Muircheartach first apparent appearances are as Murtagh O Kinge of Kilcolly and Murtho O King of Fox's County in fiants of the 1590s. In the 1610s he was an agent and receiver to Lord Lambert's lands near Athlone, County Westmeath (he appeared as a witness for dowager Lady Lambert in the 1630s). He appears to have been among the native grantees who received land in the plantation of his locality around the year 1620. The Franciscan Paul King was his nephew.[1]
Association with William Bedell
Ó Cíonga was employed from 1627 by William Bedell (later Bishop of Kilmore) to teach Irish to himself and students at Trinity College, Dublin. Under Bedell's influence, Ó Cíonga converted and was ordained a priest on 23 September 1633. This provided him with an income while he translated the Old Testament and Apocrypha into Irish, been selected as an acknowledged master of the language, post in prose and verse. It was published in 1685 under the title Leabhuir na Seintiomna ar na ttarruing go Gaidhlig trechiram & dhithracht an Doctuir Uilliam Bedel/The Books of the Old Testament translated into Irish by the care and diligence of Doctor William Bedel. Bedell wrote to James Ussher:
"We haue brought Mr King to read an houre every day to those that are already chosen, to frame them to the right pronunciation and exercise of the language, to which purpose we haue gotten a few coppies of the booke of Common prayer, and do begin with the Catechisme which is therein .... The translation of the Psalmes into prose and verse, whereof I spoke to your Grace, would be a good worke, and Mr King has giuen us an assay in the first psalme ..."
By the end of his life, serious questions had arisen concerning Ó Cíonga's fitness to be a Church of Ireland minister. He was accused of attending Catholic mass with his family, inappropriately administering baptism and holy communion. A sum of the matters objected against Murtagh King alleged that:
"He is ignorant of the Bible .... Cannot read distinctly and intelligibly. Causeth his parish clerk, who is a layman, to execute the office of priest. Left his congregation desolate in a church one Sunday, and went to the alehouse. Another Sunday, refused to perform service, saying his occasions led to the mass house. Went to Mass on the Sunday. Baptised a child with words but without the element of water, and then with water but without the words. Baptised another with gloves on. In administering the Holy Communion he did not use the appointed words but said, "Eat this according to our Saviour’s meaning." Committed a battery and bloodshed. Suffers his children to go to mass. When his son asked him for money, he said, "Poor slave; woe’s me, that am going to hell to get you maintenance", insinuating that he was conformable against his conscience."
Bedell defended him, concerned that attacks on Ó Cíonga's character would detract from the reputation of the translation, and said as much in a letter to Thomas Wentworth, 1st Earl of Strafford, dated December 1638.
"Mr King is a much more competent man than he is represented to be. He has few matches as an Irish scholar in the kingdom. He has now been imprisoned for four or five months, and that most unjustly, and has been too sick to defend himself. Surely the man who translated God’s Word into Irish deserves better treatment. I pray you do him justice."
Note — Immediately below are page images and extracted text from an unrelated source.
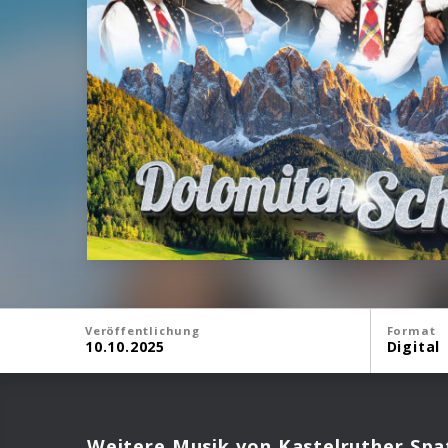
Veröffentlichung
Format
10.10.2025
Digital
Weitere Musik von Kastelruther Spa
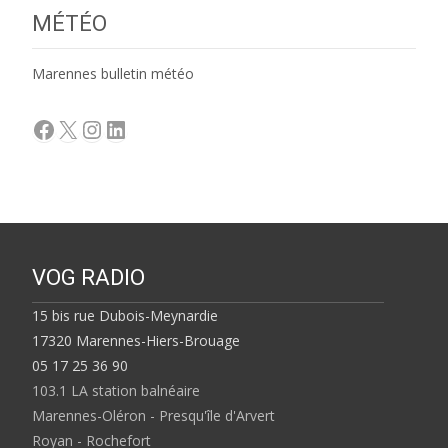
MÉTÉO
Marennes bulletin météo
Facebook
X
Instagram
LinkedIn
VOG RADIO
15 bis rue Dubois-Meynardie
17320 Marennes-Hiers-Brouage
05 17 25 36 90
103.1 LA station balnéaire
Marennes-Oléron - Presqu'île d'Arvert
Royan - Rochefort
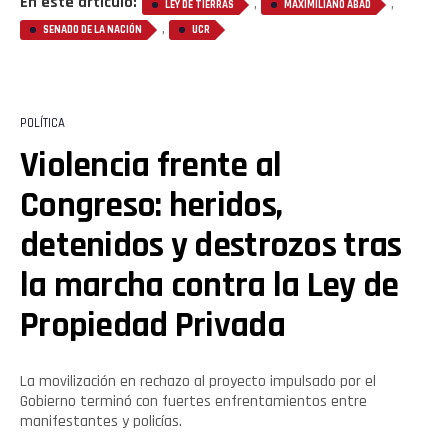
En este artículo:
,
,
LEY DE TIERRAS
MAXIMILIANO ABAD
,
SENADO DE LA NACIÓN
UCR
POLÍTICA
Violencia frente al
Congreso: heridos,
detenidos y destrozos tras
la marcha contra la Ley de
Propiedad Privada
La movilización en rechazo al proyecto impulsado por el
Gobierno terminó con fuertes enfrentamientos entre
manifestantes y policías.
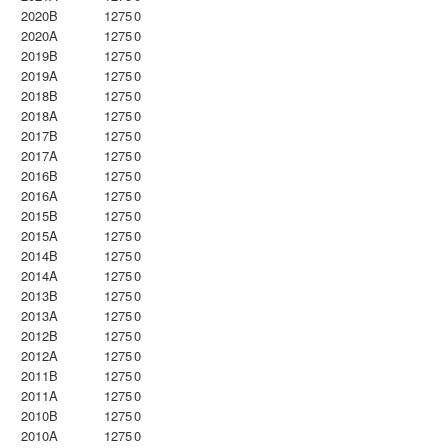
2020B
1275
0
2020A
1275
0
2019B
1275
0
2019A
1275
0
2018B
1275
0
2018A
1275
0
2017B
1275
0
2017A
1275
0
2016B
1275
0
2016A
1275
0
2015B
1275
0
2015A
1275
0
2014B
1275
0
2014A
1275
0
2013B
1275
0
2013A
1275
0
2012B
1275
0
2012A
1275
0
2011B
1275
0
2011A
1275
0
2010B
1275
0
2010A
1275
0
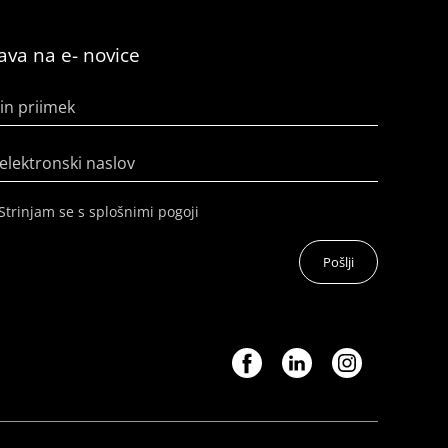
java na e- novice
in priimek
elektronski naslov
Strinjam se s splošnimi pogoji
Pošlji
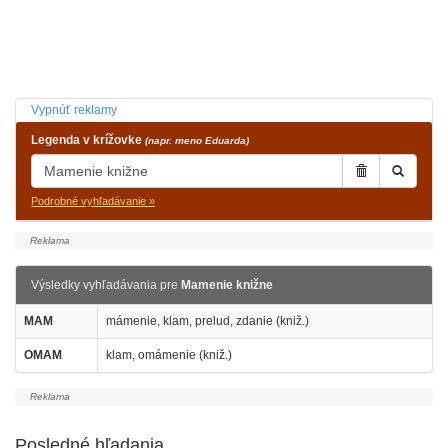
Vypnúť reklamy
Legenda v krížovke
(napr. meno Eduarda)
Podrobné vyhľadávanie »
Výsledky vyhľadávania pre
Mamenie knižne
MAM
mámenie, klam, prelud, zdanie (kniž.)
OMAM
klam, omámenie (kniž.)
Posledné hľadania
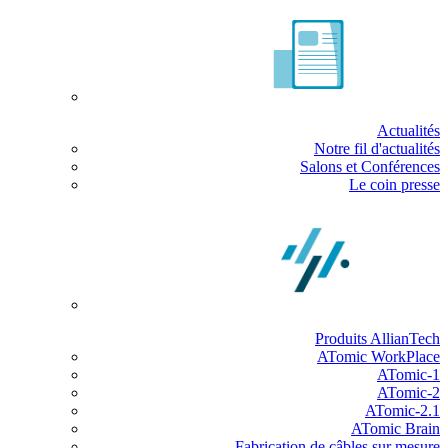
Actualités
Notre fil d'actualités
Salons et Conférences
Le coin presse
Produits AllianTech
ATomic WorkPlace
ATomic-1
ATomic-2
ATomic-2.1
ATomic Brain
Fabrication de câbles sur mesure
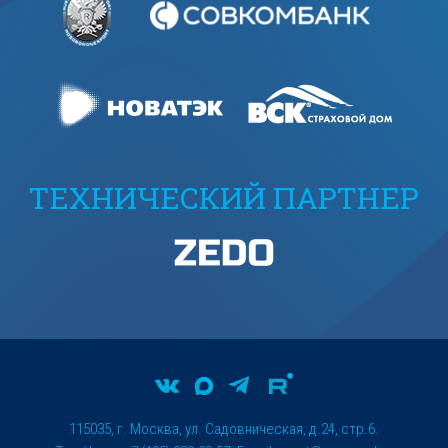
ТЕХНИЧЕСКИЙ ПАРТНЕР
115035, г. Москва, ул. Садовническая, д.24, стр.6.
Ó Cíonga died shortly after, survived by his wife, Margery, and their children. Mrs. King was supported by James Ussher, Bishop Anthony Martin of Meath and Sir James Ware in a land dispute with William Bayly, who in 1638 had seized a benefice of Ó Cionga's.
References
- Dr. Bedell and Mr. King: the making of the Irish Bible, Terence McCaughey, 2001
- Dictionary of Irish Biography, volume five, pp. 209–210, Cambridge, 2009.
References
- ↑ Lee, Sidney, ed. (1892). "King, Paul". Dictionary of National Biography 31. London: Smith, Elder & Co.